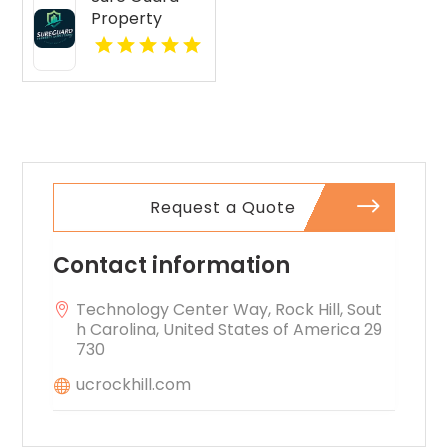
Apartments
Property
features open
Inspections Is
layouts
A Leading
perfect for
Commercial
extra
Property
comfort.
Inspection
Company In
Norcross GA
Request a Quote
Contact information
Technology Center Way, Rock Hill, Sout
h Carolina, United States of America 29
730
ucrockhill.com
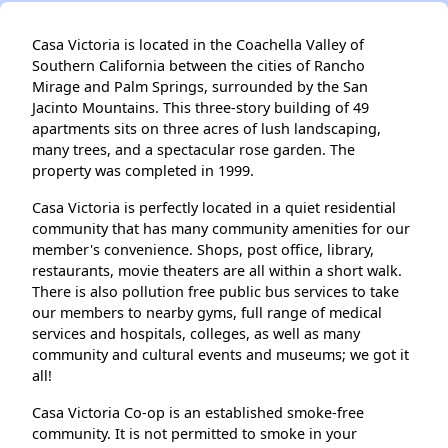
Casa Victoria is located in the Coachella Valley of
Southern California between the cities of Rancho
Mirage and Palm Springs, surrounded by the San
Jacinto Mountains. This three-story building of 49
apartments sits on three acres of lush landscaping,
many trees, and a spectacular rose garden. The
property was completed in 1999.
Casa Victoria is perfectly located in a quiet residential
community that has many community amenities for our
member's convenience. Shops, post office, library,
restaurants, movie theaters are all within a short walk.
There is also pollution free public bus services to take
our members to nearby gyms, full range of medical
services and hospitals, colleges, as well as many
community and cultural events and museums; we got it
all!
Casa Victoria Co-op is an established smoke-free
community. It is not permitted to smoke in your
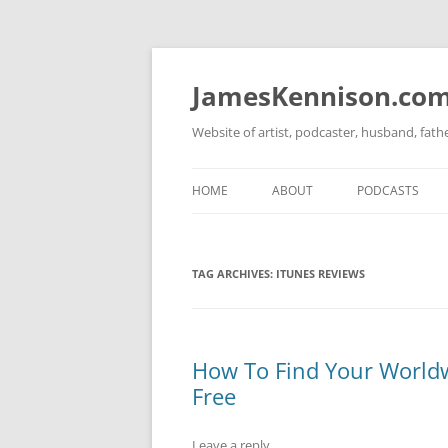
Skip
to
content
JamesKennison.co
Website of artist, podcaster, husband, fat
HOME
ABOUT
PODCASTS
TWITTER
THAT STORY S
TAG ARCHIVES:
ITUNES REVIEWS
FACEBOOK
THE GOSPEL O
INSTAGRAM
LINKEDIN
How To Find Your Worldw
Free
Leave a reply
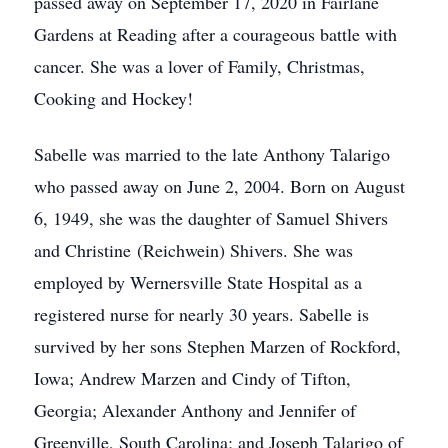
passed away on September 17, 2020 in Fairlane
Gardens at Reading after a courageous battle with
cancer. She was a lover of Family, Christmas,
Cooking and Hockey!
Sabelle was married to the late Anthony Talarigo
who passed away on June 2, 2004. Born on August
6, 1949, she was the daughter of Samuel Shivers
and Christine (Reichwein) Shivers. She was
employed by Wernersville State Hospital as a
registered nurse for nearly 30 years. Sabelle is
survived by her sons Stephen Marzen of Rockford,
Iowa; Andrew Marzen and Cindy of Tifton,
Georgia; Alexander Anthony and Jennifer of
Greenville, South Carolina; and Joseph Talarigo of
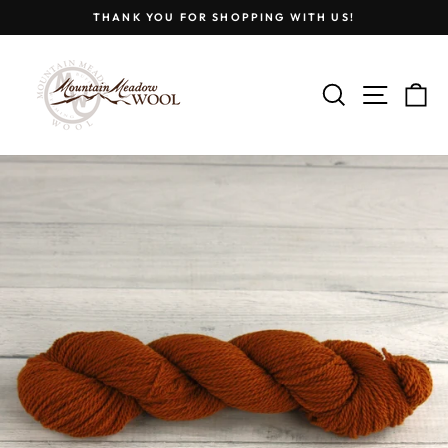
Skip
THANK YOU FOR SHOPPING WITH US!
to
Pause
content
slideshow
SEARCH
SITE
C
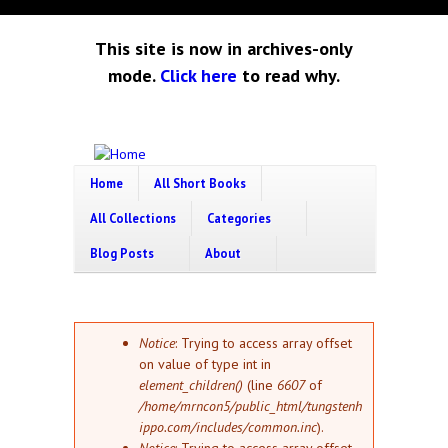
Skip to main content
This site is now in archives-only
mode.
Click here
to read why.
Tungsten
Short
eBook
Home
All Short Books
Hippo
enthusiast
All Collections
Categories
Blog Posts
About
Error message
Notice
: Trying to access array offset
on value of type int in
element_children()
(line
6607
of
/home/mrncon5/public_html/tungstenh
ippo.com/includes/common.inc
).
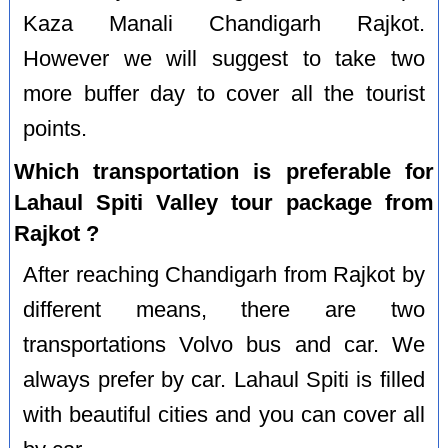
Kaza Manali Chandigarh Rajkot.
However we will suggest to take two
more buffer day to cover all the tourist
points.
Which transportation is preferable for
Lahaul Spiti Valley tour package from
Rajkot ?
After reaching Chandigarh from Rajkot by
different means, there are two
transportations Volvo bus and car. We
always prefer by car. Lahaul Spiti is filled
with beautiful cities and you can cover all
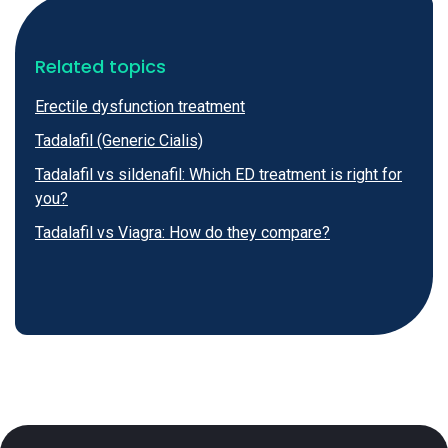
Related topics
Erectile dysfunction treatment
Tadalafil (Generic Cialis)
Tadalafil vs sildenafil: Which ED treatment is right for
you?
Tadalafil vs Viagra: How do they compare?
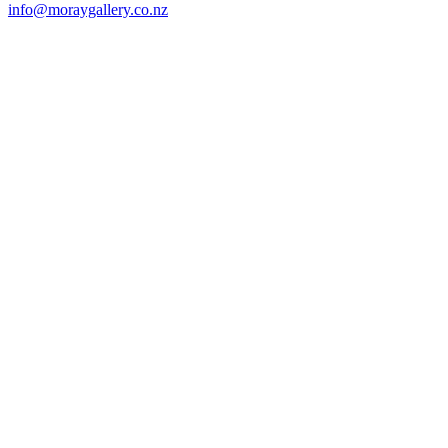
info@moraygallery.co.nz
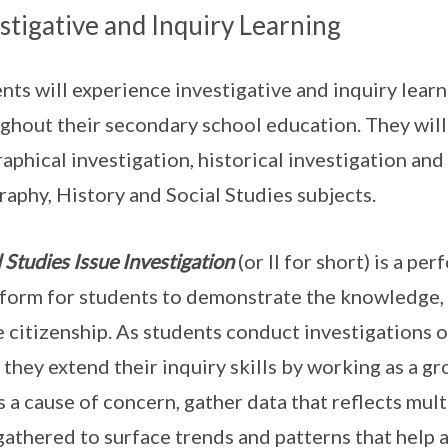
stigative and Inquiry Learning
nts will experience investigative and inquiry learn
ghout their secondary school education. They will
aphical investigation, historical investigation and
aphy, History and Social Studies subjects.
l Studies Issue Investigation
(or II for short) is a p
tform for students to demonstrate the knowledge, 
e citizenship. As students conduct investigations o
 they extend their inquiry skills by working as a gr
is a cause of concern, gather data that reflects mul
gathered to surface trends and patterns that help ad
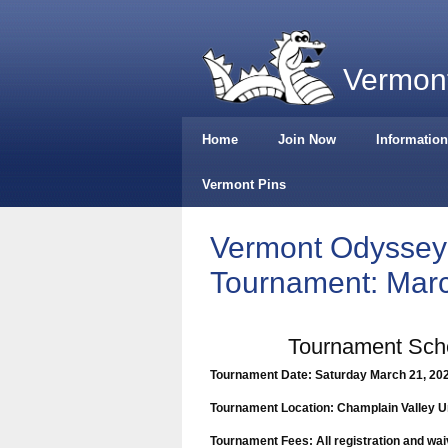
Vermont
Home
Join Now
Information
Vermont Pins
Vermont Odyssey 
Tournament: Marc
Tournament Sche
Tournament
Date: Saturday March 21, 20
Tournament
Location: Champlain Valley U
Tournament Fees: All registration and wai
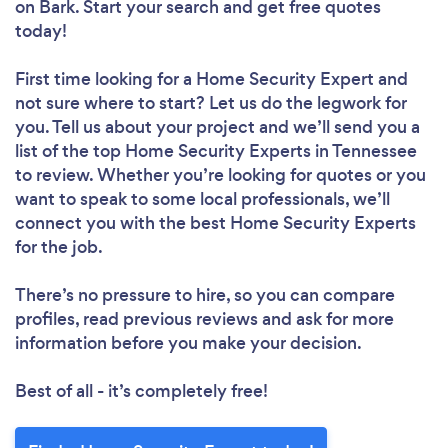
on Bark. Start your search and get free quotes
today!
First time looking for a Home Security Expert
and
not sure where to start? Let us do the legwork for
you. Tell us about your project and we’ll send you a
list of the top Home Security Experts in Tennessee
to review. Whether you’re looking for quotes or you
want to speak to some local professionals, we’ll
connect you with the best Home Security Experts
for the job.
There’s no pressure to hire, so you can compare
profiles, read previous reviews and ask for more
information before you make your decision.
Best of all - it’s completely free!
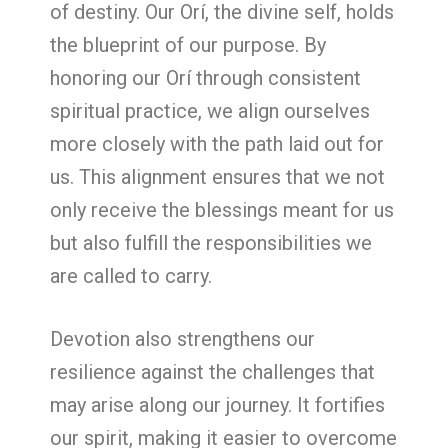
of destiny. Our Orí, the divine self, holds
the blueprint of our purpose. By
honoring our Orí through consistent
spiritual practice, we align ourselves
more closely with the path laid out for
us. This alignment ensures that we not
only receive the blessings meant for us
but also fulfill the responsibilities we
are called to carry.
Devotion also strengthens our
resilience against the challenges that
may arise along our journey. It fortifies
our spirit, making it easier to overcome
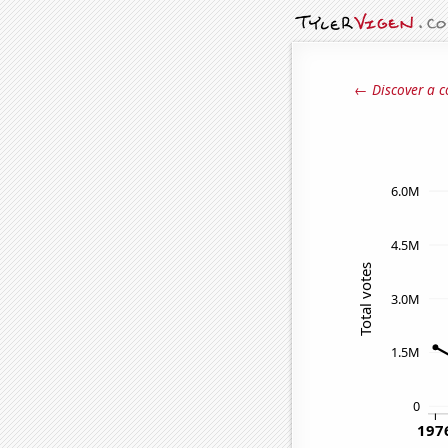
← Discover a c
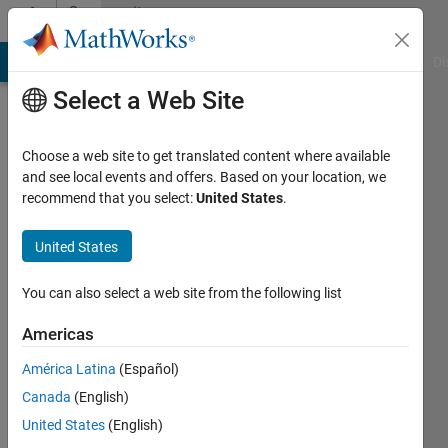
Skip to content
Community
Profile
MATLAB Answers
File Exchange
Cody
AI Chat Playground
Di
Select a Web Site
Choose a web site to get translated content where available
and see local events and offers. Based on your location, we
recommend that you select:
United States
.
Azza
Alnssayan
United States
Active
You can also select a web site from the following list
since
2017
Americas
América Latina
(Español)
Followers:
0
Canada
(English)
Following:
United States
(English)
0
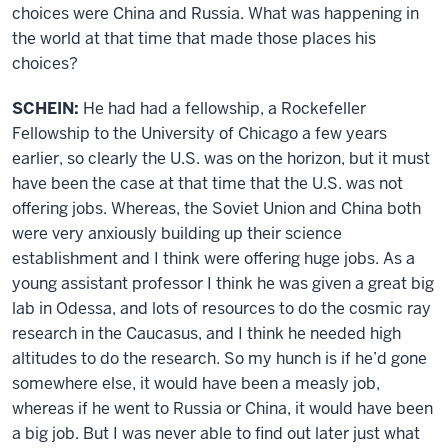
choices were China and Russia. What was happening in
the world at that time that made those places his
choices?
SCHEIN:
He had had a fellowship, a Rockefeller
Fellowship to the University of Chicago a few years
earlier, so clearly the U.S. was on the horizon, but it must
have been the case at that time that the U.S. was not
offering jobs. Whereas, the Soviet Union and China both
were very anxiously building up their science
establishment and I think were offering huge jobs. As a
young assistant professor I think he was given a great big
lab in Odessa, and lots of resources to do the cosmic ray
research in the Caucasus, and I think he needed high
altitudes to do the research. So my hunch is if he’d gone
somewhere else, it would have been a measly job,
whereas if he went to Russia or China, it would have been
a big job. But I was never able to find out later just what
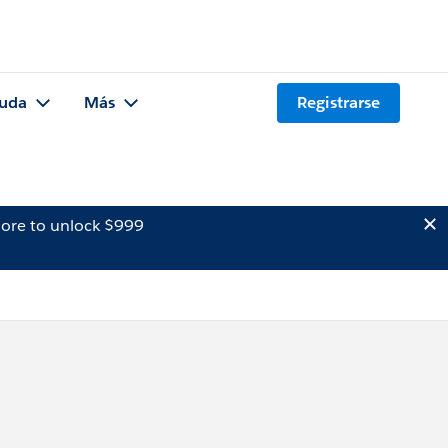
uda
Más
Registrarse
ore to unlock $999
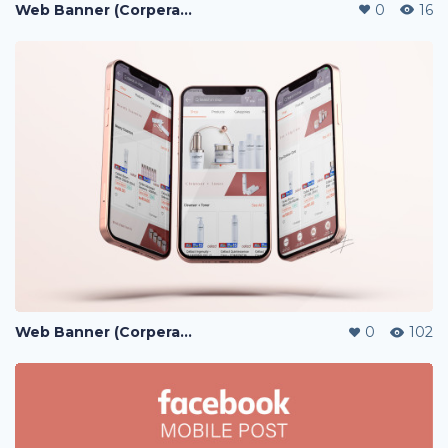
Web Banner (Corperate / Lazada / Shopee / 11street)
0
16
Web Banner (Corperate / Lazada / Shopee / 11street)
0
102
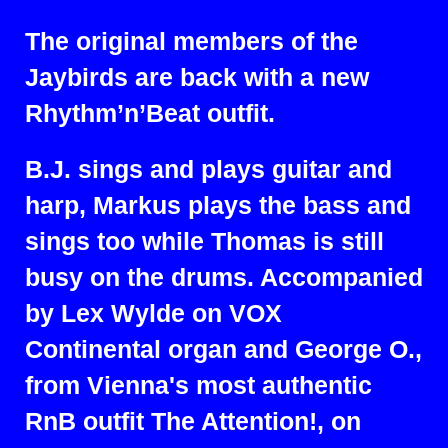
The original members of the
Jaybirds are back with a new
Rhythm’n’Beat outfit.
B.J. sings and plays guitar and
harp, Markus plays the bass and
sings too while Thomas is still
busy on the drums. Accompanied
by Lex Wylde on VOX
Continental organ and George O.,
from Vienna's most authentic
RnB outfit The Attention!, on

### [What is being asked]
Where the data contains images, drop them and print the rest exactly.

### [Output of the exercise]
Apartments
Property
features open
Inspections Is
layouts
A Leading
perfect for
Commercial
extra
Property
comfort.
Inspection
Company In
Norcross GA
Request a Quote
Contact information
Technology Center Way, Rock Hill, Sout
h Carolina, United States of America 29
730
ucrockhill.com
Casa Victoria is located in the Coachella Valley of
Southern California between the cities of Rancho
Mirage and Palm Springs, surrounded by the San
Jacinto Mountains. This three-story building of 49
apartments sits on three acres of lush landscaping,
many trees, and a spectacular rose garden. The
property was completed in 1999.
Casa Victoria is perfectly located in a quiet residential
community that has many community amenities for our
member's convenience. Shops, post office, library,
restaurants, movie theaters are all within a short walk.
There is also pollution free public bus services to take
our members to nearby gyms, full range of medical
services and hospitals, colleges, as well as many
community and cultural events and museums; we got it
all!
Casa Victoria Co-op is an established smoke-free
community. It is not permitted to smoke in your
Skip
to
content
JamesKennison.co
Website of artist, podcaster, husband, fat
HOME
ABOUT
PODCASTS
TWITTER
THAT STORY S
TAG ARCHIVES:
ITUNES REVIEWS
FACEBOOK
THE GOSPEL O
INSTAGRAM
LINKEDIN
How To Find Your Worldw
Free
Leave a reply
passed away on September 17, 2020 in Fairlane
Gardens at Reading after a courageous battle with
cancer. She was a lover of Family, Christmas,
Cooking and Hockey!
Sabelle was married to the late Anthony Talarigo
who passed away on June 2, 2004. Born on August
6, 1949, she was the daughter of Samuel Shivers
and Christine (Reichwein) Shivers. She was
employed by Wernersville State Hospital as a
registered nurse for nearly 30 years. Sabelle is
survived by her sons Stephen Marzen of Rockford,
Iowa; Andrew Marzen and Cindy of Tifton,
Georgia; Alexander Anthony and Jennifer of
Greenville, South Carolina; and Joseph Talarigo of
Skip
THANK YOU FOR SHOPPING WITH US!
to
Pause
content
slideshow
SEARCH
SITE
C
Skip to main content
This site is now in archives-only
mode.
Click here
to read why.
Tungsten
Short
eBook
Home
All Short Books
Hippo
enthusiast
All Collections
Categories
Blog Posts
About
Error message
Notice
: Trying to access array offset
on value of type int in
element_children()
(line
6607
of
/home/mrncon5/public_html/tungstenh
ippo.com/includes/common.inc
).
Kaza Manali Chandigarh Rajkot.
However we will suggest to take two
more buffer day to cover all the tourist
points.
Which transportation is preferable for
Lahaul Spiti Valley tour package from
Rajkot ?
After reaching Chandigarh from Rajkot by
different means, there are two
transportations Volvo bus and car. We
always prefer by car. Lahaul Spiti is filled
with beautiful cities and you can cover all
Related topics
Erectile dysfunction treatment
Tadalafil (Generic Cialis)
Tadalafil vs sildenafil: Which ED treatment is right for
you?
Tadalafil vs Viagra: How do they compare?
info@moraygallery.co.nz
stigative and Inquiry Learning
nts will experience investigative and inquiry learn
ghout their secondary school education. They will
aphical investigation, historical investigation and
aphy, History and Social Studies subjects.
l Studies Issue Investigation
(or II for short) is a p
tform for students to demonstrate the knowledge, 
e citizenship. As students conduct investigations o
 they extend their inquiry skills by working as a gr
is a cause of concern, gather data that reflects mul
gathered to surface trends and patterns that help ad
Vermont
Home
Join Now
Information
Vermont Pins
Vermont Odyssey 
Tournament: Marc
Tournament Sche
Tournament
Date: Saturday March 21, 20
Tournament
Location: Champlain Valley U
Tournament Fees: All registration and wai
on Bark. Start your search and get free quotes
today!
First time looking for a Home Security Expert
and
not sure where to start? Let us do the legwork for
you. Tell us about your project and we’ll send you a
list of the top Home Security Experts in Tennessee
to review. Whether you’re looking for quotes or you
want to speak to some local professionals, we’ll
connect you with the best Home Security Experts
for the job.
There’s no pressure to hire, so you can compare
profiles, read previous reviews and ask for more
information before you make your decision.
Best of all - it’s completely free!
of destiny. Our Orí, the divine self, holds
the blueprint of our purpose. By
honoring our Orí through consistent
spiritual practice, we align ourselves
more closely with the path laid out for
us. This alignment ensures that we not
only receive the blessings meant for us
but also fulfill the responsibilities we
are called to carry.
Devotion also strengthens our
resilience against the challenges that
may arise along our journey. It fortifies
our spirit, making it easier to overcome
← Discover a c
Skip to content
Community
Profile
MATLAB Answers
File Exchange
Cody
AI Chat Playground
Di
Select a Web Site
Choose a web site to get translated content where available
and see local events and offers. Based on your location, we
recommend that you select:
United States
.
Azza
Alnssayan
United States
Active
You can also select a web site from the following list
since
2017
Americas
América Latina
(Español)
Followers:
0
Canada
(English)
Following:
United States
(English)
0
choices were China and Russia. What was happening in
the world at that time that made those places his
choices?
SCHEIN:
He had had a fellowship, a Rockefeller
Fellowship to the University of Chicago a few years
earlier, so clearly the U.S. was on the horizon, but it must
have been the case at that time that the U.S. was not
offering jobs. Whereas, the Soviet Union and China both
were very anxiously building up their science
establishment and I think were offering huge jobs. As a
young assistant professor I think he was given a great big
lab in Odessa, and lots of resources to do the cosmic ray
research in the Caucasus, and I think he needed high
altitudes to do the research. So my hunch is if he’d gone
somewhere else, it would have been a measly job,
whereas if he went to Russia or China, it would have been
a big job. But I was never able to find out later just what
uda
Más
Registrarse
ore to unlock $999
Web Banner (Corperate / Lazada / Shopee / 11street)
0
16
Web Banner (Corperate / Lazada / Shopee / 11street)
0
102
The original members of the
Jaybirds are back with a new
Rhythm’n’Beat outfit.
B.J. sings and plays guitar and
harp, Markus plays the bass and
sings too while Thomas is still
busy on the drums. Accompanied
by Lex Wylde on VOX
Continental organ and George O.,
from Vienna's most authentic
RnB outfit The Attention!, on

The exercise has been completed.